Liberal toplumların “kişisel ve cinsel özgürlük” temelli kültürü, bireyin davranışlarının ve diğerlerine karşı sorumluluklarının mesuliyetini üstlendiği bir zihniyet yetiştirmekten ziyade dünyevi ve kişisel heva ve heveslerin peşinden koşmak üzerine hayata dayalı hedonistik ve kaygısız bir zihniyet yetiştirmiştir. Bu, evliliği özgürlüklerinin kısıtlanması, bekâr ve özgür olmaktan ve istedikleri kişiyle istedikleri zaman cinsel ilişkiye girmekten vazgeçmelerini gerektiren; bağlılık, sadakat ve sorumluluk korkusu sebebiyle, birçok bireyde evliliğe karşı bir nefrete/isteksizliğe neden olmuştur. Bu, birçok liberal toplumda boşanmanın ana nedenlerinden biri olan; gençlerin evlilik dışı gebelikleri, kürtajlar, bekâr anneler ve zina oranları ile sonuçlanan, her önüne gelenle beraber olunan bir kültürün fışkırmasına neden olmuştur. Independent'in yaptığı bir araştırmaya göre, Birleşik Krallık'taki evli erkeklerin %50-60'ı, evli kadınların ise %45-55'i zina yapıyor. Times'ın rakamlarına göre ise, İngiltere'deki boşanma nedenlerinin %12'si zinadan/aldatmadan kaynaklanmaktadır. Bir aile hukuku firmasında yardımcı avukat olan Abigail Lowther, ihanetin Birleşik Krallık'taki diğer boşanma sebeplerine kıyasla “hızlı bir yükselişte” olduğunu belirtti. Statista'dan gelen sayılara göre Danimarka'daki evli çiftlerin %46'sının yasak ilişkileri vardır. ABD’de ise, yapılan bazı araştırmalarda,  her 3 kişiden 1’i eşini aldattığını itiraf etmiştir. Hatta liberal toplumlarda, evlilik ve sadakatin kutsallığı, “zina hizmetleri” sağlayan işletmelerin devlet içinde yasal olarak faaliyet gösterdiği ölçüde zarar görmüştür! Ancak, kişisel özgürlüğün en üst düzeye çıkarılması felsefesi, bireylere arzu ettikleri mutluluğu sunmamaktadır. İngiliz Kızıl Haç ve Ortaklarının (British Red Cross and the Co-operative) Aralık 2016'da yayınlanan bir raporu, boşanma ve aile çöküşünün Birleşik Krallık'ta epidemik bir yalnızlığa yol açtığı sonucuna ulaşmıştır. Öyle ki, 9 milyon Britanyalı yalnızdır.

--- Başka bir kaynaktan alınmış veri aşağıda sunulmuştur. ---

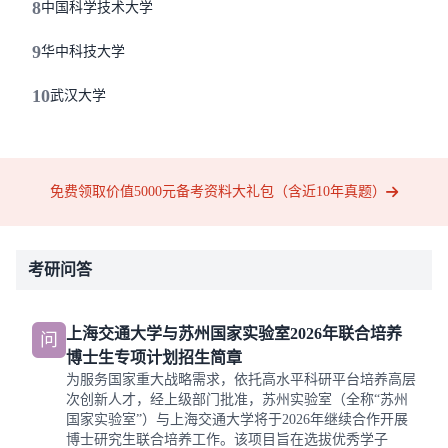
8
中国科学技术大学
9
华中科技大学
10
武汉大学
免费领取价值5000元备考资料大礼包（含近10年真题）
考研问答
上海交通大学与苏州国家实验室2026年联合培养
问
博士生专项计划招生简章
为服务国家重大战略需求，依托高水平科研平台培养高层
次创新人才，经上级部门批准，苏州实验室（全称“苏州
国家实验室”）与上海交通大学将于2026年继续合作开展
博士研究生联合培养工作。该项目旨在选拔优秀学子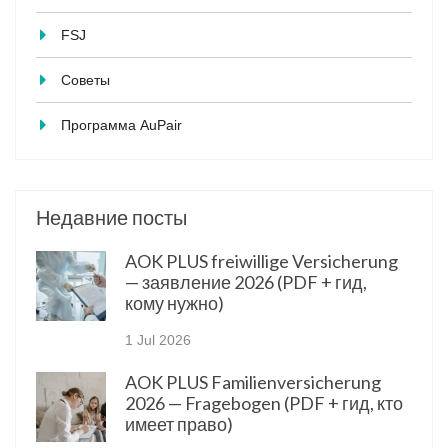
FSJ
Советы
Программа AuPair
Недавние посты
AOK PLUS freiwillige Versicherung
— заявление 2026 (PDF + гид,
кому нужно)
1 Jul 2026
AOK PLUS Familienversicherung
2026 — Fragebogen (PDF + гид, кто
имеет право)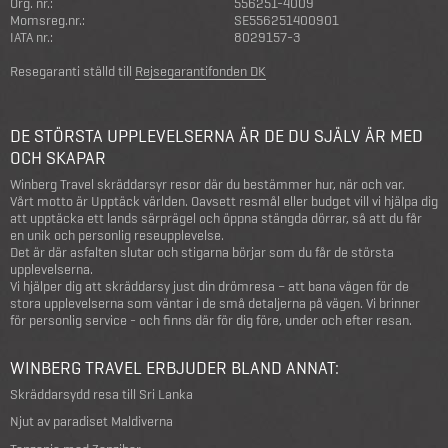
Org. nr.:
556251-4009
Momsreg.nr.:
SE556251400901
IATA nr.:
8029157-3
Resegaranti ställd till
Rejsegarantifonden DK
DE STÖRSTA UPPLEVELSERNA ÄR DE DU SJÄLV ÄR MED
OCH SKAPAR
Winberg Travel skräddarsyr resor där du bestämmer hur, när och var.
Vårt motto är Upptäck världen. Oavsett resmål eller budget vill vi hjälpa dig
att upptäcka ett lands särprägel och öppna stängda dörrar, så att du får
en unik och personlig reseupplevelse.
Det är där asfalten slutar och stigarna börjar som du får de största
upplevelserna.
Vi hjälper dig att skräddarsy just din drömresa – att bana vägen för de
stora upplevelserna som väntar i de små detaljerna på vägen. Vi brinner
för personlig service - och finns där för dig före, under och efter resan.
WINBERG TRAVEL ERBJUDER BLAND ANNAT:
Skräddarsydd resa till Sri Lanka
Njut av paradiset Maldiverna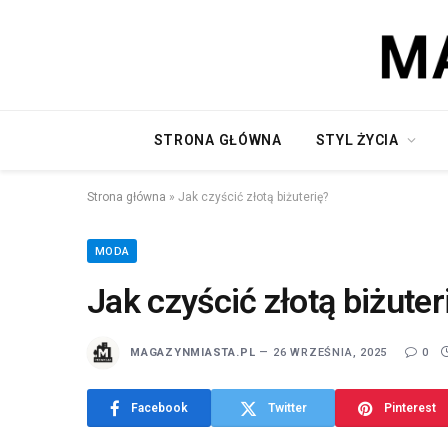
STRONA GŁÓWNA
STYL ŻYCIA
Strona główna
»
Jak czyścić złotą biżuterię?
MODA
Jak czyścić złotą biżuter
MAGAZYNMIASTA.PL
26 WRZEŚNIA, 2025
0
Facebook
Twitter
Pinterest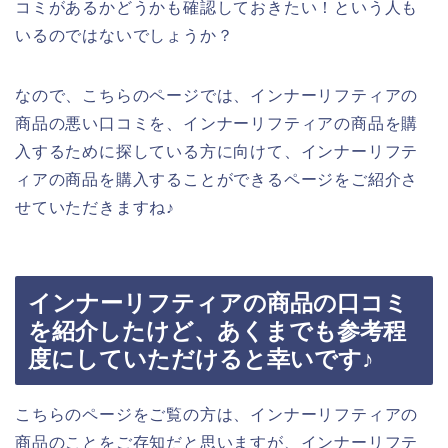
コミがあるかどうかも確認しておきたい！という人も
いるのではないでしょうか？
なので、こちらのページでは、インナーリフティアの
商品の悪い口コミを、インナーリフティアの商品を購
入するために探している方に向けて、インナーリフテ
ィアの商品を購入することができるページをご紹介さ
せていただきますね♪
インナーリフティアの商品の口コミ
を紹介したけど、あくまでも参考程
度にしていただけると幸いです♪
こちらのページをご覧の方は、インナーリフティアの
商品のことをご存知だと思いますが、インナーリフテ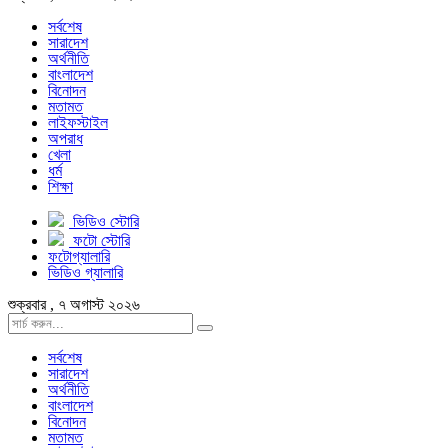
সর্বশেষ
সারাদেশ
অর্থনীতি
বাংলাদেশ
বিনোদন
মতামত
লাইফস্টাইল
অপরাধ
খেলা
ধর্ম
শিক্ষা
ভিডিও স্টোরি
ফটো স্টোরি
ফটোগ্যালারি
ভিডিও গ্যালারি
শুক্রবার , ৭ অগাস্ট ২০২৬
সর্বশেষ
সারাদেশ
অর্থনীতি
বাংলাদেশ
বিনোদন
মতামত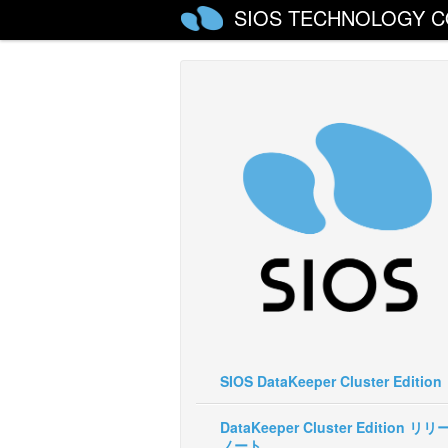
SIOS TECHNOLOGY C
SIOS DataKeeper Cluster Edition
DataKeeper Cluster Edition リ
ノート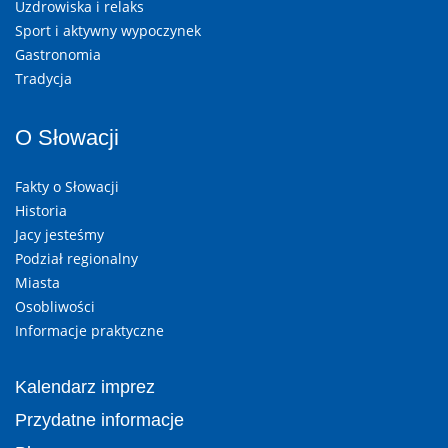
Uzdrowiska i relaks
Sport i aktywny wypoczynek
Gastronomia
Tradycja
O Słowacji
Fakty o Słowacji
Historia
Jacy jesteśmy
Podział regionalny
Miasta
Osobliwości
Informacje praktyczne
Kalendarz imprez
Przydatne informacje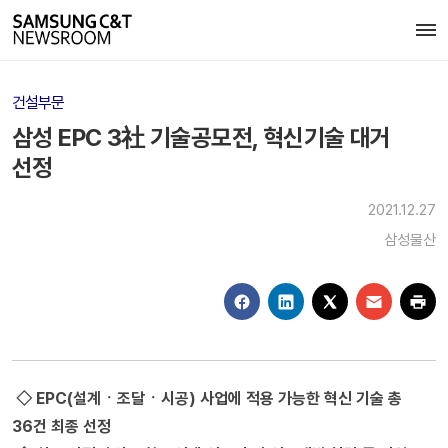
건설부문
삼성 EPC 3社 기술공모전, 혁신기술 대거
선정
2021.12.27
삼성물산
◇
EPC(설계ㆍ조달ㆍ시공) 사업에 적용 가능한 혁신 기술 총
36건 최종 선정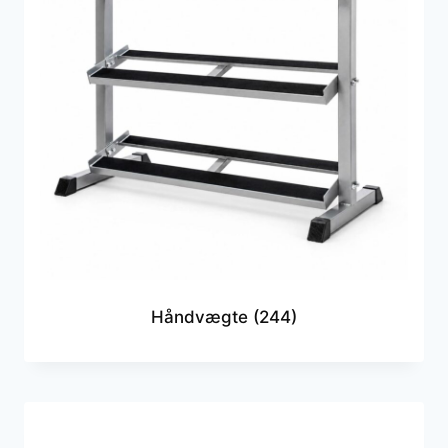
Håndvægte
(244)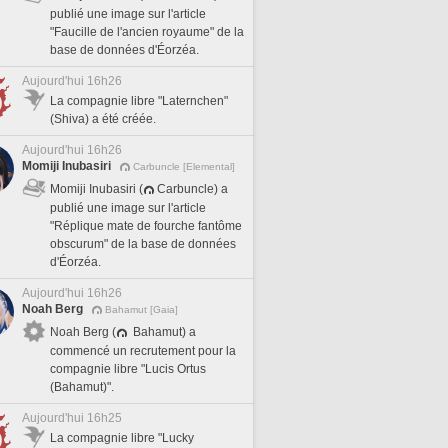
publié une image sur l'article
"Faucille de l'ancien royaume" de la
base de données d'Éorzéa.
Aujourd'hui 16h26
La compagnie libre "Laternchen"
(Shiva) a été créée.
Aujourd'hui 16h26
Momiji Inubasiri
Carbuncle [Elemental]
Momiji Inubasiri (
Carbuncle) a
publié une image sur l'article
"Réplique mate de fourche fantôme
obscurum" de la base de données
d'Éorzéa.
Aujourd'hui 16h26
Noah Berg
Bahamut [Gaia]
Noah Berg (
Bahamut) a
commencé un recrutement pour la
compagnie libre "Lucis Ortus
(Bahamut)".
Aujourd'hui 16h25
La compagnie libre "Lucky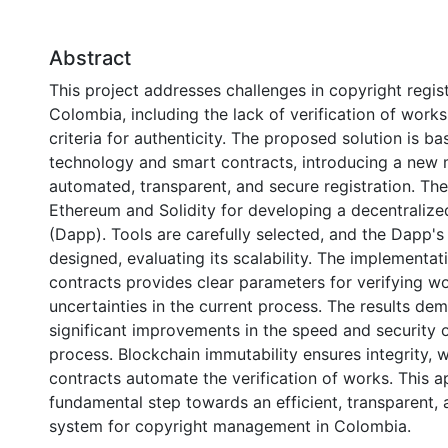
Abstract
This project addresses challenges in copyright regist
Colombia, including the lack of verification of wor
criteria for authenticity. The proposed solution is b
technology and smart contracts, introducing a new 
automated, transparent, and secure registration. Th
Ethereum and Solidity for developing a decentralize
(Dapp). Tools are carefully selected, and the Dapp's 
designed, evaluating its scalability. The implementat
contracts provides clear parameters for verifying wo
uncertainties in the current process. The results de
significant improvements in the speed and security o
process. Blockchain immutability ensures integrity, 
contracts automate the verification of works. This a
fundamental step towards an efficient, transparent, 
system for copyright management in Colombia.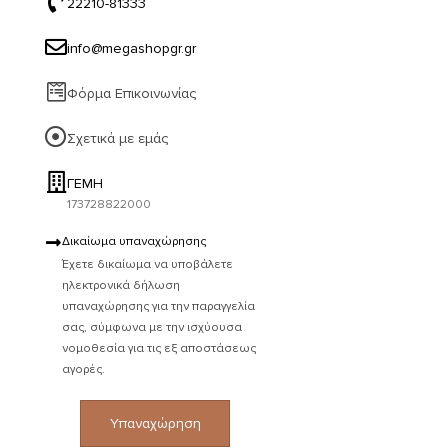
22210-81333
info@megashopgr.gr
Φόρμα Επικοινωνίας
Σχετικά με εμάς
ΓΕΜΗ
173728822000
Δικαίωμα υπαναχώρησης
Έχετε δικαίωμα να υποβάλετε
ηλεκτρονικά δήλωση
υπαναχώρησης για την παραγγελία
σας, σύμφωνα με την ισχύουσα
νομοθεσία για τις εξ αποστάσεως
αγορές.
Υπαναχώρηση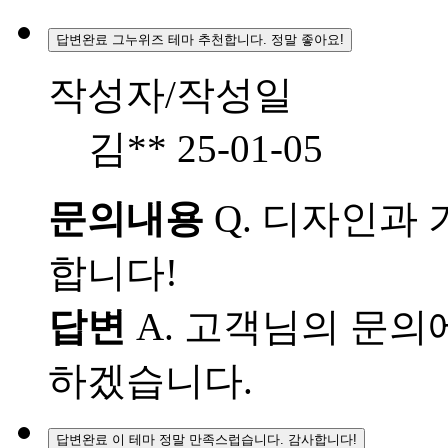
답변완료
그누위즈 테마 추천합니다. 정말 좋아요!
작성자/작성일
김**
25-01-05
문의내용
Q.
디자인과 기
합니다!
답변
A.
고객님의 문의에
하겠습니다.
답변완료
이 테마 정말 만족스럽습니다. 감사합니다!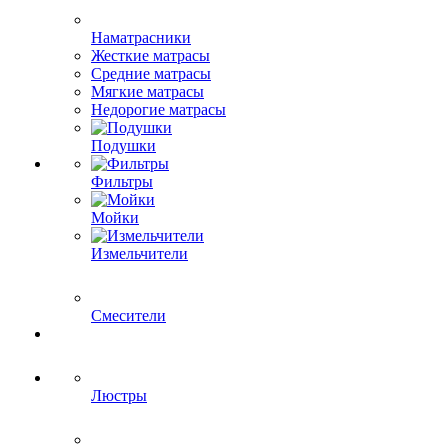
Наматрасники
Жесткие матрасы
Средние матрасы
Мягкие матрасы
Недорогие матрасы
Подушки
Фильтры
Мойки
Измельчители
Смесители
Люстры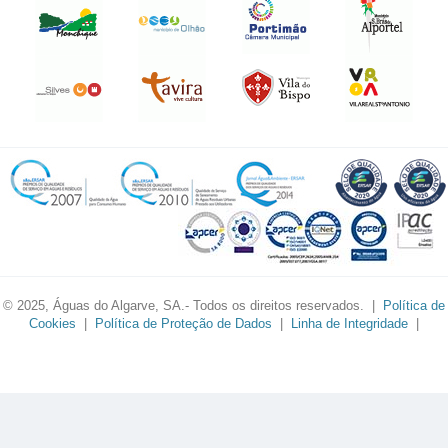
© 2025, Águas do Algarve, SA.- Todos os direitos reservados. |
Política de
Cookies
|
Política de Proteção de Dados
|
Linha de Integridade
|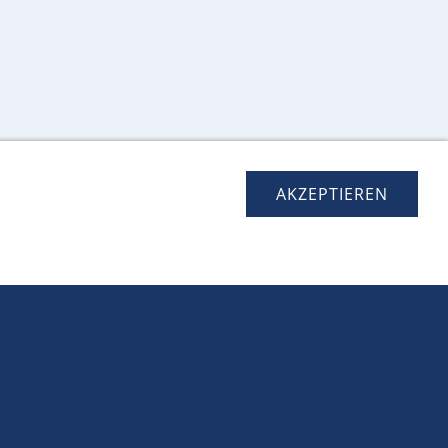
ngswerks (z. B. Kfz-Versicherung,
AKZEPTIEREN
ngen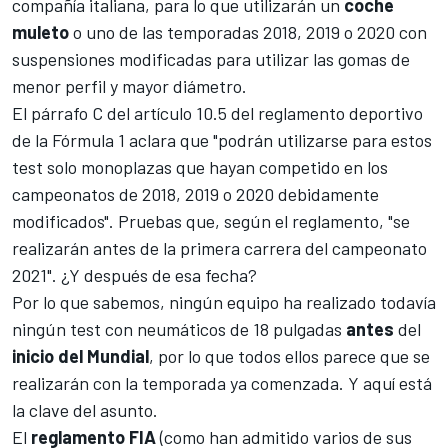
compañía italiana, para lo que utilizarán un
coche
muleto
o uno de las temporadas 2018, 2019 o 2020 con
suspensiones modificadas para utilizar las gomas de
menor perfil y mayor diámetro.
El párrafo C del artículo 10.5 del reglamento deportivo
de la
Fórmula 1
aclara que "podrán utilizarse para estos
test solo monoplazas que hayan competido en los
campeonatos de 2018, 2019 o 2020 debidamente
modificados". Pruebas que, según el reglamento, "se
realizarán antes de la primera carrera del campeonato
2021". ¿Y después de esa fecha?
Por lo que sabemos, ningún equipo ha realizado todavía
ningún test con neumáticos de 18 pulgadas
antes
del
inicio
del
Mundial
, por lo que todos ellos parece que se
realizarán con la temporada ya comenzada. Y aquí está
la clave del asunto.
El
reglamento FIA
(como han admitido varios de sus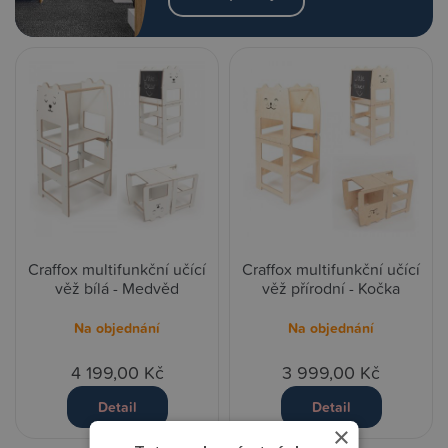
Craffox multifunkční učící
Craffox multifunkční učící
věž bílá - Medvěd
věž přírodní - Kočka
Na objednání
Na objednání
4 199,00 Kč
3 999,00 Kč
Detail
Detail
×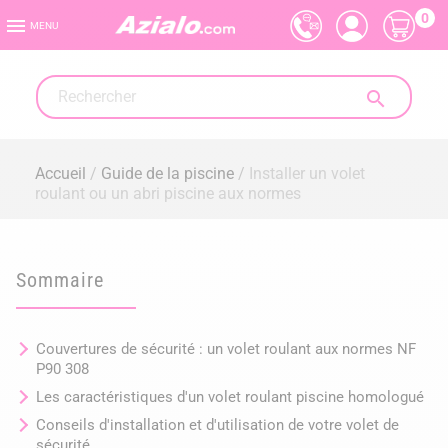
0

MENU

Accueil
Guide de la piscine
Installer un volet
roulant ou un abri piscine aux normes
Sommaire
Couvertures de sécurité : un volet roulant aux normes NF
P90 308
Les caractéristiques d'un volet roulant piscine homologué
Conseils d'installation et d'utilisation de votre volet de
sécurité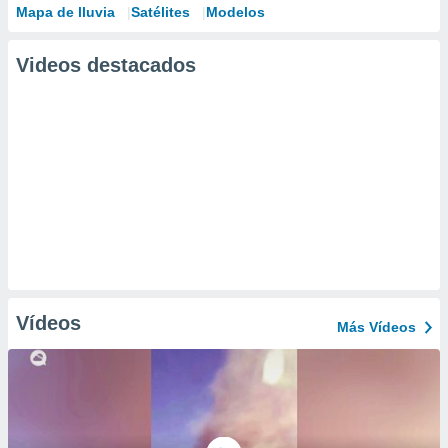
Mapa de lluvia
Satélites
Modelos
Videos destacados
Vídeos
Más Vídeos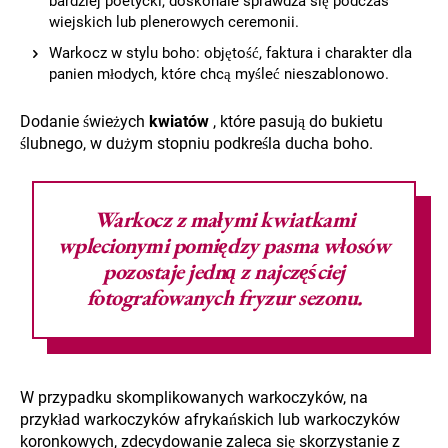
bardziej poetycki, doskonale sprawdza się podczas
wiejskich lub plenerowych ceremonii.
Warkocz w stylu boho: objętość, faktura i charakter dla
panien młodych, które chcą myśleć nieszablonowo.
Dodanie świeżych
kwiatów
, które pasują do bukietu
ślubnego, w dużym stopniu podkreśla ducha boho.
Warkocz z małymi
kwiatkami
wplecionymi pomiędzy pasma włosów
pozostaje jedną z najczęściej
fotografowanych fryzur sezonu.
W przypadku skomplikowanych warkoczyków, na
przykład warkoczyków afrykańskich lub warkoczyków
koronkowych, zdecydowanie zaleca się skorzystanie z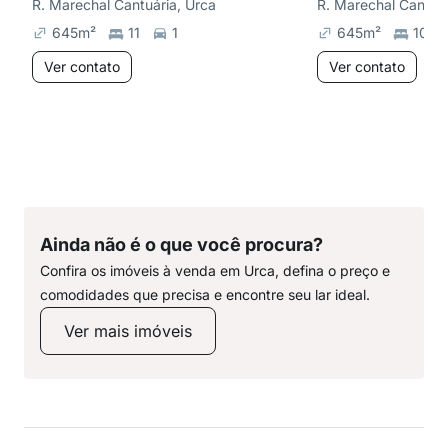
R. Marechal Cantuária, Urca
R. Marechal Cantuár
645
m²
11
1
645
m²
10
Ver contato
Ver contato
Ainda não é o que você procura?
Confira os imóveis à venda em Urca, defina o preço e
comodidades que precisa e encontre seu lar ideal.
Ver mais imóveis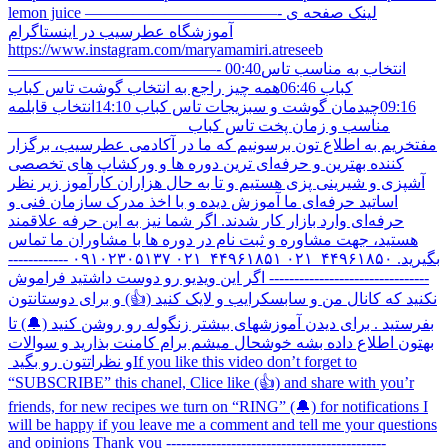
lemon juice ————————————- لینک صفحه ی
آموزشگاه عطرسیب در اینستاگرام
https://www.instagram.com/maryamamiri.atreseeb
—————————————- 00:40انتخاب به مناسب تاس
کباب 06:46همه چیز راجع به انتخاب گوشت تاس کباب
09:16چیدمان گوشت و سبزیجات تاس کباب 14:10انتخاب قابلمه
مناسب و زمان پخت تاس کباب ______________________
مفتخریم به اطلاع تون برسونیم که ما در آکادمی عطرسیب، برگزار
کننده بهترین و حرفه‌ای ترین دوره ها و ورکشاپ های تخصصی
آشپزی و شیرینی پزی هستیم و تا به حال هزاران کارآموز زیر نظر
اساتید حرفه‌ای ما آموزش دیده و با اخذ مدرک سازمان فنی و
حرفه‌ای وارد بازار کار شدند. اگر شما نیز به این حرفه علاقمند
هستید، جهت مشاوره و ثبت نام در دوره ها با مشاوران ما تماس
بگیرید. ۴۴۹۶۱۸۵۰_۰۲۱ ۴۴۹۶۱۸۵۱_۰۲۱ ۰۹۱۰۲۳۰۵۱۳۷ ------------
-------------------------------- اگر این ویدیو رو دوست داشتید فراموش
نکنید که کانال من و سابسکرایب و لایک کنید (👍) و برای دوستانتون
بفرستید . برای دیدن آموزشهای بیشتر زنگوله رو روشن کنید (🔔) تا
بهتون اطلاع داده بشه خوشحال میشم برام کامنت بذارید و سوالات
و نظراتتون رو بگید ‏If you like this video don’t forget to
“SUBSCRIBE” this chanel, Clice like (👍) and share with you’r
friends, for new recipes we turn on “RING” (🔔) for notifications I
will be happy if you leave me a comment and tell me your questions
and opinions ‏Thank you --------------------------------------------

Bu liberal kültür ve yaşam tarzı, bir erkeğin sayısız kadın ile evlilik dışı ilişkilere sahip olabileceği ve farklı annelerden çocuğu olan bir babanın, çocuğu veya annesi için ayda bir kez olası bir kontrol dışında başka hiçbir fiziksel veya duygusal sorumluluk almadığı durumları meydana getirmiştir. Bu davranış milyonlarca çocuğun ve kadının hayatında silinmez yara izleri bırakmıştır. Eski İngiliz Yüksek Mahkemesi Aile bölümünde Yargıç olan Paul Coleridge, bunu “nüfusun önemli bir kısmının bağlı olduğu ‘müzikal ilişkilerin’ ya da ‘partner değiştirmenin’ sonu gelmez bir oyunu ve mükemmel bir ilişki için sonsuz ve beyhude bir arayış” olarak tanımladı. Aynı zamanda ilişkinin; sadakati, bağlılığı ve ilgiyi temel alıp almadığı konusunda emin olmadıkları için evlenecek bir eş arayışında olan bireylerde güven eksikliğine sebep olan bir durumdur. Ayrıca, her önüne gelenle beraber olan ve kendi arzularının esiri olan kişilerle dolu bir sosyal çevrede yaşıyor olmaktan kaygı duyuyorlar. İşte liberal Batıdaki evlilik oranlarındaki düşüşün sebeplerinden birisi budur.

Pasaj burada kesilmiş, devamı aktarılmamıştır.